Arthur Bodolec: I had been focusing on more pragmatic design problems during my scholarship and I wanted to push the boundaries of how design could be used for my thesis project. I hence chose a more philosophical challenge which had been a personal challenge also: how do you spark astonishment? I wanted to better understand how we are astonished and see if I could integrate that into the process of design. Astonishment seems to be so ungraspable, I had to dig into that!

Through my research I understood that one way to astonish people was through doing the opposite of what we are used to. I then had to create a product that would use my theory as main principle. This is when I chose to make a piece of furniture to demonstrate my idea.

It seems obvious to us that furnitures should be dead pieces that are stable and dead. They need to be predictable so that we can rely on them. The only pieces of furniture that are not like that are in Tim Burton's movies, but that can't be true.
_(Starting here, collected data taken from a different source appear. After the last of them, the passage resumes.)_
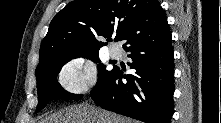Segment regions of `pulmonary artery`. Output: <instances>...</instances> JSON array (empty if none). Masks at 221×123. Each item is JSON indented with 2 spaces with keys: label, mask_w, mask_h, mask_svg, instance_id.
Listing matches in <instances>:
<instances>
[{
  "label": "pulmonary artery",
  "mask_w": 221,
  "mask_h": 123,
  "mask_svg": "<svg viewBox=\"0 0 221 123\" xmlns=\"http://www.w3.org/2000/svg\"><path fill=\"white\" fill-rule=\"evenodd\" d=\"M109 53H110L111 57L114 59H118L121 57V50L117 47H111L109 49Z\"/></svg>",
  "instance_id": "pulmonary-artery-1"
}]
</instances>
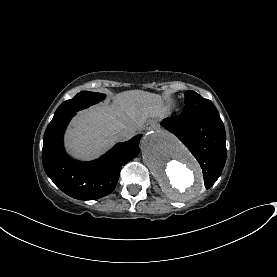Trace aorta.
Wrapping results in <instances>:
<instances>
[{
    "instance_id": "obj_1",
    "label": "aorta",
    "mask_w": 277,
    "mask_h": 277,
    "mask_svg": "<svg viewBox=\"0 0 277 277\" xmlns=\"http://www.w3.org/2000/svg\"><path fill=\"white\" fill-rule=\"evenodd\" d=\"M141 148L144 162L169 198L188 201L202 192L204 183L201 169L175 136L155 130L143 137Z\"/></svg>"
}]
</instances>
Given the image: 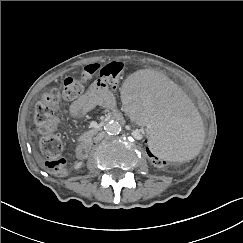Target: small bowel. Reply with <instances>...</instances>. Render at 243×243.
<instances>
[{
	"instance_id": "c3829d8e",
	"label": "small bowel",
	"mask_w": 243,
	"mask_h": 243,
	"mask_svg": "<svg viewBox=\"0 0 243 243\" xmlns=\"http://www.w3.org/2000/svg\"><path fill=\"white\" fill-rule=\"evenodd\" d=\"M115 98L109 89L101 84L95 83L85 94L76 99L70 106L73 115L81 116L89 113L97 106L112 108Z\"/></svg>"
}]
</instances>
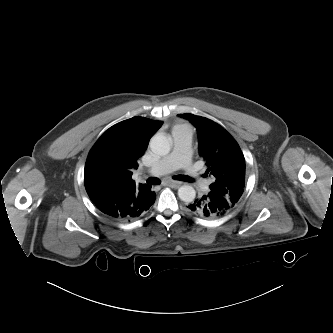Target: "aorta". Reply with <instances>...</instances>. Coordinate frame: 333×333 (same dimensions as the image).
I'll list each match as a JSON object with an SVG mask.
<instances>
[{"mask_svg": "<svg viewBox=\"0 0 333 333\" xmlns=\"http://www.w3.org/2000/svg\"><path fill=\"white\" fill-rule=\"evenodd\" d=\"M153 153L164 156L170 152L171 142L164 134H155L150 140ZM179 198L186 203L192 202L196 197L195 189L190 185H183L178 189Z\"/></svg>", "mask_w": 333, "mask_h": 333, "instance_id": "obj_1", "label": "aorta"}]
</instances>
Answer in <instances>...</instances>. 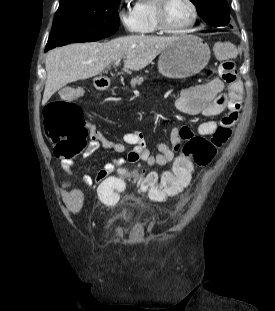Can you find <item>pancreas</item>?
Listing matches in <instances>:
<instances>
[{
	"label": "pancreas",
	"instance_id": "obj_1",
	"mask_svg": "<svg viewBox=\"0 0 275 311\" xmlns=\"http://www.w3.org/2000/svg\"><path fill=\"white\" fill-rule=\"evenodd\" d=\"M143 81H144L143 77H136L131 80L130 84L132 87H135L136 85H141Z\"/></svg>",
	"mask_w": 275,
	"mask_h": 311
}]
</instances>
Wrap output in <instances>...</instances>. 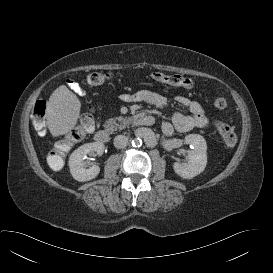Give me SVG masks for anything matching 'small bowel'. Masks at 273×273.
<instances>
[{
	"mask_svg": "<svg viewBox=\"0 0 273 273\" xmlns=\"http://www.w3.org/2000/svg\"><path fill=\"white\" fill-rule=\"evenodd\" d=\"M68 84L78 95L83 96L85 94L83 88L77 82L69 80ZM121 99L125 102H143L158 107H163L167 104L166 97L149 90H141L134 94H124L121 96ZM176 101L187 108L189 114L177 111L173 114L171 121H164L161 125V130L165 136H172L175 131L185 133L194 128L206 127L208 125L209 121L200 103L184 96H177Z\"/></svg>",
	"mask_w": 273,
	"mask_h": 273,
	"instance_id": "obj_1",
	"label": "small bowel"
}]
</instances>
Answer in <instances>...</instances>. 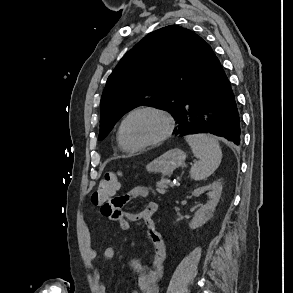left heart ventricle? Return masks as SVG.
I'll return each mask as SVG.
<instances>
[{
  "label": "left heart ventricle",
  "mask_w": 293,
  "mask_h": 293,
  "mask_svg": "<svg viewBox=\"0 0 293 293\" xmlns=\"http://www.w3.org/2000/svg\"><path fill=\"white\" fill-rule=\"evenodd\" d=\"M164 121L156 114L141 112L133 115L125 125L129 143L138 145L157 138L164 129Z\"/></svg>",
  "instance_id": "left-heart-ventricle-1"
}]
</instances>
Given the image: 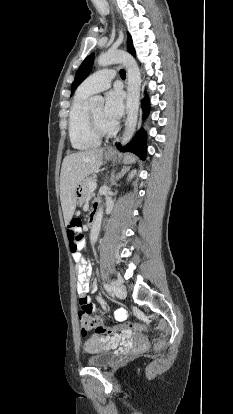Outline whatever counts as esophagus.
I'll return each instance as SVG.
<instances>
[{
  "instance_id": "34e87169",
  "label": "esophagus",
  "mask_w": 233,
  "mask_h": 414,
  "mask_svg": "<svg viewBox=\"0 0 233 414\" xmlns=\"http://www.w3.org/2000/svg\"><path fill=\"white\" fill-rule=\"evenodd\" d=\"M108 153H112V150H111V149H109V150H108Z\"/></svg>"
}]
</instances>
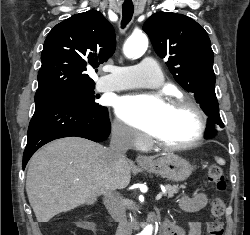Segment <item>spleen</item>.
<instances>
[{
    "mask_svg": "<svg viewBox=\"0 0 250 235\" xmlns=\"http://www.w3.org/2000/svg\"><path fill=\"white\" fill-rule=\"evenodd\" d=\"M216 161L220 164V165H224L225 161L221 158H216Z\"/></svg>",
    "mask_w": 250,
    "mask_h": 235,
    "instance_id": "obj_1",
    "label": "spleen"
}]
</instances>
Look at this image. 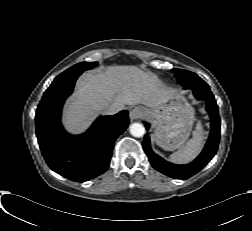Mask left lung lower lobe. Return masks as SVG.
I'll return each instance as SVG.
<instances>
[{
  "label": "left lung lower lobe",
  "instance_id": "0a47b994",
  "mask_svg": "<svg viewBox=\"0 0 252 231\" xmlns=\"http://www.w3.org/2000/svg\"><path fill=\"white\" fill-rule=\"evenodd\" d=\"M184 88L192 89L194 96L198 100H204L206 102V110L209 112L211 118L212 130L201 154L190 164L175 165L165 161L152 151L148 135H145L143 141V148L151 165L163 174L176 179H187L205 167L216 154L220 139V117L218 114V106L208 84L205 82L200 84H189L184 86ZM145 126L147 129L150 127L148 123H145Z\"/></svg>",
  "mask_w": 252,
  "mask_h": 231
}]
</instances>
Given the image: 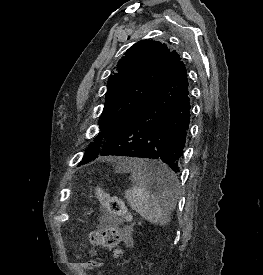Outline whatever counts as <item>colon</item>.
Here are the masks:
<instances>
[{"label":"colon","instance_id":"1","mask_svg":"<svg viewBox=\"0 0 263 275\" xmlns=\"http://www.w3.org/2000/svg\"><path fill=\"white\" fill-rule=\"evenodd\" d=\"M94 193L101 207L112 219L117 221L132 220V215L128 212L122 199L111 195L100 186L95 187ZM90 240L93 244L113 251L117 256L121 253V249L119 248L120 236L118 231L112 226H104L95 230L91 233ZM101 265L102 262L99 259H91L82 263L85 269H94Z\"/></svg>","mask_w":263,"mask_h":275}]
</instances>
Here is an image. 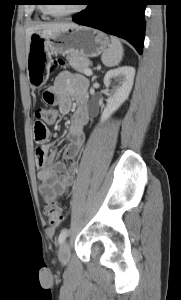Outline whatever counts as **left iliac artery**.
Masks as SVG:
<instances>
[{
    "label": "left iliac artery",
    "instance_id": "obj_1",
    "mask_svg": "<svg viewBox=\"0 0 181 300\" xmlns=\"http://www.w3.org/2000/svg\"><path fill=\"white\" fill-rule=\"evenodd\" d=\"M67 236H68V230L67 229L62 230L58 237L59 244L64 243Z\"/></svg>",
    "mask_w": 181,
    "mask_h": 300
}]
</instances>
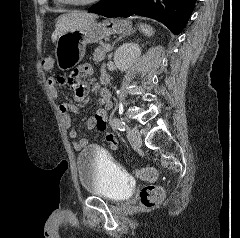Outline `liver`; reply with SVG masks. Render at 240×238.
Wrapping results in <instances>:
<instances>
[{
  "label": "liver",
  "mask_w": 240,
  "mask_h": 238,
  "mask_svg": "<svg viewBox=\"0 0 240 238\" xmlns=\"http://www.w3.org/2000/svg\"><path fill=\"white\" fill-rule=\"evenodd\" d=\"M97 15L87 12L74 11L61 15L55 25L56 29L52 35V41H56L57 37L67 31H71L81 27L88 21H94Z\"/></svg>",
  "instance_id": "liver-1"
}]
</instances>
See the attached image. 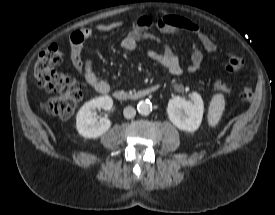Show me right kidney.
<instances>
[{
	"label": "right kidney",
	"mask_w": 275,
	"mask_h": 215,
	"mask_svg": "<svg viewBox=\"0 0 275 215\" xmlns=\"http://www.w3.org/2000/svg\"><path fill=\"white\" fill-rule=\"evenodd\" d=\"M113 100L109 96H102L86 102L78 111L76 116V128L78 133L84 138H98L108 131L111 122L107 118L99 120L94 114L96 108L110 110Z\"/></svg>",
	"instance_id": "obj_1"
}]
</instances>
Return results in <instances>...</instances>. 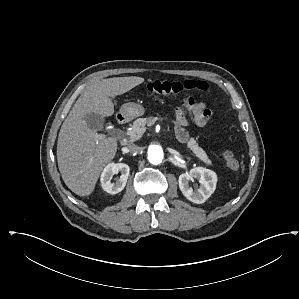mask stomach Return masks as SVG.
Wrapping results in <instances>:
<instances>
[{
    "mask_svg": "<svg viewBox=\"0 0 299 299\" xmlns=\"http://www.w3.org/2000/svg\"><path fill=\"white\" fill-rule=\"evenodd\" d=\"M144 112H145L144 107L134 102L125 103L121 107V114L126 119H134L136 117L142 116Z\"/></svg>",
    "mask_w": 299,
    "mask_h": 299,
    "instance_id": "1",
    "label": "stomach"
}]
</instances>
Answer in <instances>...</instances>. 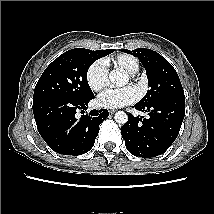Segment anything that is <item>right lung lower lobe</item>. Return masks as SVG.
<instances>
[{
    "instance_id": "98d812e1",
    "label": "right lung lower lobe",
    "mask_w": 214,
    "mask_h": 214,
    "mask_svg": "<svg viewBox=\"0 0 214 214\" xmlns=\"http://www.w3.org/2000/svg\"><path fill=\"white\" fill-rule=\"evenodd\" d=\"M89 98L51 97L33 102V113L41 137L55 152L77 156L88 152L94 145L99 125L109 115L107 109L85 113Z\"/></svg>"
}]
</instances>
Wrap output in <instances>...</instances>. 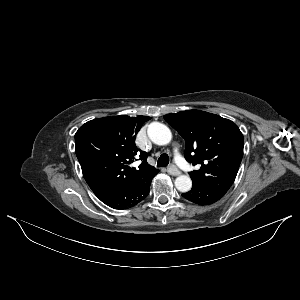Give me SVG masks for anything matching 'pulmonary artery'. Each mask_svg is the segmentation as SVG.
Returning <instances> with one entry per match:
<instances>
[{
	"label": "pulmonary artery",
	"instance_id": "obj_1",
	"mask_svg": "<svg viewBox=\"0 0 300 300\" xmlns=\"http://www.w3.org/2000/svg\"><path fill=\"white\" fill-rule=\"evenodd\" d=\"M175 160L177 162V164L182 168V169H188L190 167V165L188 164V162L181 156L176 155L175 156Z\"/></svg>",
	"mask_w": 300,
	"mask_h": 300
}]
</instances>
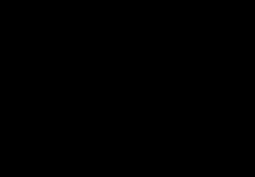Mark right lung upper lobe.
Instances as JSON below:
<instances>
[{
  "mask_svg": "<svg viewBox=\"0 0 255 177\" xmlns=\"http://www.w3.org/2000/svg\"><path fill=\"white\" fill-rule=\"evenodd\" d=\"M121 38L83 32L65 42L50 58L44 75V96L53 116L65 107L91 104L101 98L92 89L103 69V53Z\"/></svg>",
  "mask_w": 255,
  "mask_h": 177,
  "instance_id": "cb5924a9",
  "label": "right lung upper lobe"
}]
</instances>
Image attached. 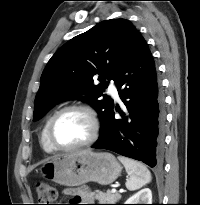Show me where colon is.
Listing matches in <instances>:
<instances>
[{
    "instance_id": "1",
    "label": "colon",
    "mask_w": 200,
    "mask_h": 205,
    "mask_svg": "<svg viewBox=\"0 0 200 205\" xmlns=\"http://www.w3.org/2000/svg\"><path fill=\"white\" fill-rule=\"evenodd\" d=\"M36 193L38 198V205H54L57 197L56 189L45 181L36 182Z\"/></svg>"
}]
</instances>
They are in movies fictions, right?

I decided to do the exact opposite and make that dream come true. Realize the impossible.

JK: As your thesis project, how did it fit into your studies in industrial design?

AB: As I mentioned my thesis project was really more of a philosophical challenge. I wanted to focus on something that was beyond common design challenges. And I think this is were design is the most powerful. Industrial design was just the skill I used to illustrate my ideas.

JK: Do you have an specific ideas for more interactive furniture pieces?

AB: I don't consider this chair as an interactive product. It's really more reactive than anything else. I would love to build this chair on a real scale but right now I am focusing on working for my company, Feedly, which focuses on re-thinking the way people feed their mind.

JK: What inspired you to study industrial design?

AB: I think what matters here is not that I chose industrial design but design.

I was always interested in having an impact on the future. There are many jobs out there which participate in that. Design is about changing behaviors. It's about focusing on people, understanding them and their environment and creating the things that will impact on what they do to move them toward a world that we envision. I chose design because I think it's focusing on the most interesting aspect of the challenge: people.